Bununla birlikte, tipik olarak, çoğu insan tam eşzamanlı çoğaltmaya ihtiyaç duymaz - bu genellikle sadece tablo kırma ile çoklu-master'ın gerekli olduğu çok spesifik (ve egzotik) yüksek yazma ortamları için gereklidir. Çoğu uygulama, bir veritabanı proxy'si kullanarak Just-In-Time tutarlılığıyla başa çıkabilir. Örneğin, ScaleArc , Tam Zamanında tutarlılık ve görünüm sağlamak için çoğaltma durumunu izler ve yazma işlemlerinin nereye gittiğini izler (çoğaltma gerçekleşene kadar sonraki okuma isteklerini göndermek için).veritabanı tutarlılığı. ScaleArc, Postgres, MySQL, MariaDB, Oracle ve MSSQL ile uyumludur ve shard tuşlarını kullanamayan uygulamalar için veritabanlarınızı parçalamak / bölümlemek için düzenli ifadeler kullanabilir. Ayrıca, yapılandırma yönetimi yazılımınızın etkileşime girmesi için sağlam bir REST API'sı vardır - ve destek ekibi olağanüstü
Benzer şekilde, MariaDB için MariaDB ekibi tarafından geliştirilen ücretsiz bir alternatif olan MaxScale'i de düşünebilirsiniz . Ancak GUI ve ScaleArc'ın bazı önbellekleme özelliklerinden yoksundur.
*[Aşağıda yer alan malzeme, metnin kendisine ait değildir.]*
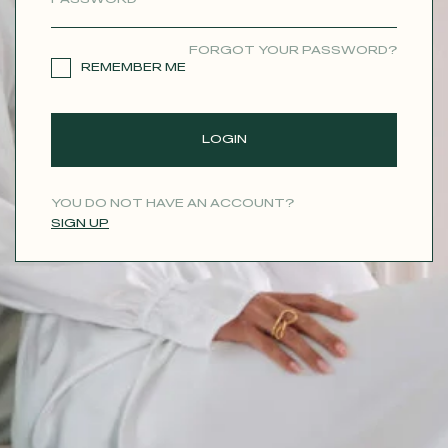
CONTACT
FORGOT YOUR PASSWORD?
REMEMBER ME
LOGIN
YOU DO NOT HAVE AN ACCOUNT?
SIGN UP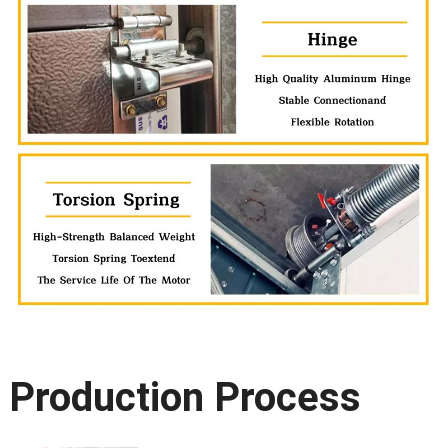
Production Process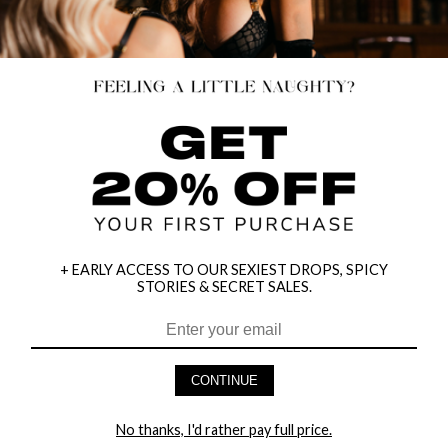
+ EARLY ACCESS TO OUR SEXIEST DROPS, SPICY
STORIES & SECRET SALES.
MINI FISHNET G-STRING
RISKY BUSINESS LEATHER SET
$9.95
$29.95
CONTINUE
→
3 MORE COLORS
No thanks, I'd rather pay full price.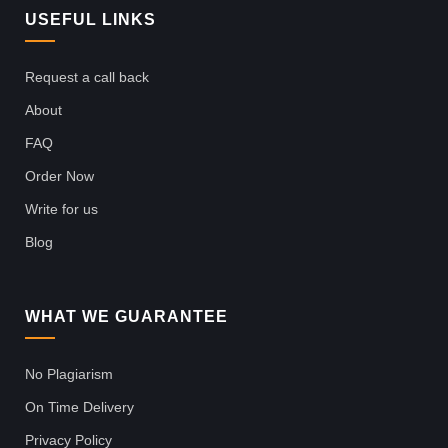
USEFUL LINKS
Request a call back
About
FAQ
Order Now
Write for us
Blog
WHAT WE GUARANTEE
No Plagiarism
On Time Delivery
Privacy Policy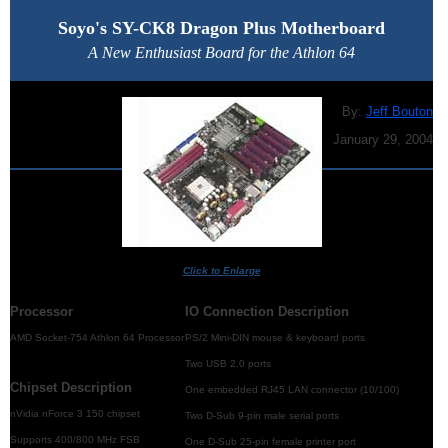
Soyo's SY-CK8 Dragon Plus Motherboard
A New Enthusiast Board for the Athlon 64
By:
Jeff Bouton
January 29, 2004
Click to Enlarge
Processor
IO Connection Description
AMD Socket-754 Athlon 64 Processor
PS/2 Mini-DIN mouse & keyboard ports
Two USB 2.0 ports
Chipset Description
One embedded RJ45 LAN connector (10/100)
nVidia nForce 3 150 chipset
Two D-Sub 9-pin male serial ports
Supports 400/800 MHz FSB
One D-Sub 25-pin female printer port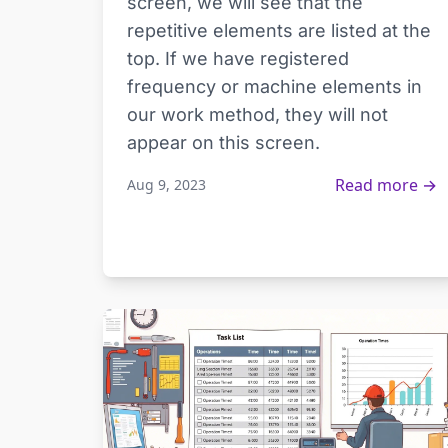
screen, we will see that the
repetitive elements are listed at the
top. If we have registered
frequency or machine elements in
our work method, they will not
appear on this screen.
Read more →
Aug 9, 2023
Son olarak, MySQL yapısı (ve sadece RAM içi MySQL Kümesi - eğer bu kadar RAM varsa) diğer potansiyellerdir - özellikle MySQL'in yeni vekilinde. Bu, ortamınıza ölçeklenebilirlik ve artıklık bileşeni sağlayabilir.
Postgres ve Oracle, ihtiyacınız olan çoğaltma ve parçalama özelliklerine sahip olmalıdır, ancak proxy'ye ihtiyacınız varsa ScaleArc iyi eşleşecektir.
Sonuçta, tüm bu peices, sadece bulut tabanlı bir ortam kullanamıyorsanız ve bulut sağlayıcınızın yukarıdaki problemleri sizin için halletmesine izin veremiyorsanız, sürekli dağıtım ve geliştirme için uygun oldukça esnek bir ortama katkıda bulunur.